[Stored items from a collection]
......

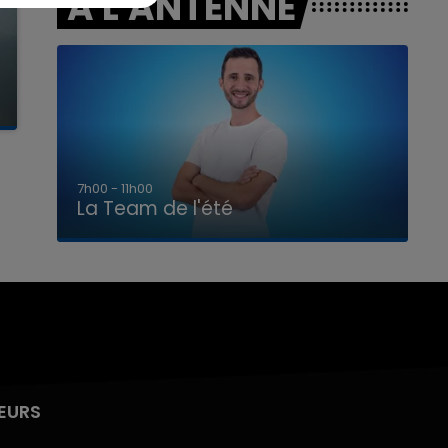
A L'ANTENNE
7h00 - 11h00
La Team de l'été
EURS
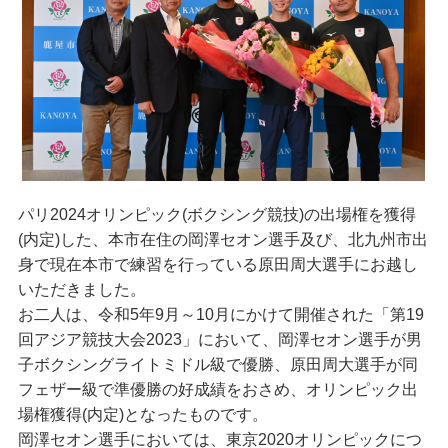
パリ2024オリンピック(ボクシング競技)の出場権を獲得
(内定)した、本市在住の岡澤セオン選手及び、北九州市出
身で現在本市で練習を行っている原田周大選手にお越し
いただきました。
お二人は、令和5年9月～10月にかけて開催された「第19
回アジア競技大会2023」において、岡澤セオン選手が男
子ボクシングライトミドル級で優勝、原田周大選手が同
フェザー級で準優勝の好成績をおさめ、オリンピック出
場権獲得(内定)となったものです。
岡澤セオン選手においては、東京2020オリンピックにつ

......

### [DIRECTIONS FOR THIS TASK]
Retype all the entries exactly; drop the pictures.

### [OUTPUT OF THE TASK]
A L'ANTENNE
7h00 - 11h00
La Team de l'été
EURS
パリ2024オリンピック(ボクシング競技)の出場権を獲得
(内定)した、本市在住の岡澤セオン選手及び、北九州市出
身で現在本市で練習を行っている原田周大選手にお越し
いただきました。
お二人は、令和5年9月～10月にかけて開催された「第19
回アジア競技大会2023」において、岡澤セオン選手が男
子ボクシングライトミドル級で優勝、原田周大選手が同
フェザー級で準優勝の好成績をおさめ、オリンピック出
場権獲得(内定)となったものです。
岡澤セオン選手においては、東京2020オリンピックにつ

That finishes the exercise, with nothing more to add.